Right Words at right time from a right person

CMA Mumbai (Manager) (156 Points)

16 January 2009  

Pune Calling the Satyam scandal a setback, former President APJ Abdul Kalam has asked the corporate sector to make greater disclosures, have well functioning boards and ‘not make the mistake of taking the loyalty of the Indian investor lightly’.

Although Kalam did not once mention ‘Satyam’ by name, he underlined the scandal by outlining the goals for the present audience — of cost and management accountants — as “promoting profit with integrity because the country needs it”.

“We are meeting at a time when the country has seen a setback because of an unfortunate event in the corporate sector,” he said while speaking at the golden jubilee celebration of the enactment of the Cost and Works Accountants Act, organised by the Institute of cost and Works Accountants of India (ICWAI) at the IUCAA auditorium in the University of Pune. “National pride, investor confidence and employee reassurance need to be regained,” he said and asked ICWAI to conduct systemic studies and root cause analysis to ensure that ‘such situations are not repeated’.

Kalam called for the need to build consciousness of ethics for sustained growth and create clean environments that promote ‘righteousness of the heart’. Typical of a Kalam-talk, he asked the audience to repeat a verse after him - “righteousness in the heart leads to beauty in character, which leads to harmony at home, then order in the nation, to peace in the world.”

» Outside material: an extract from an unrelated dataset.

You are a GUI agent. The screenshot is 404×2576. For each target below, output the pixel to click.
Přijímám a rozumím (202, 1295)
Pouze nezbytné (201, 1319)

Earlier, Kunal Banerjee, the president of the ICWAI, also obliquely referred to Satyam and said several measures were needed to ensure that companies report on the efficiency performance in greater detail and to the benefit of stakeholders to evaluate the company. “SEBI has desired a second audit of all the listed companies. We feel that such an audit should be conducted not by another peer firm of Chartered Accountants but by a firm of Cost Accountants, who have greater capabilities to find justification and correctness of declared profits,” he said.

Banerjee said that an independent regulatory body in India was needed to regulate the services of statutory auditors of companies.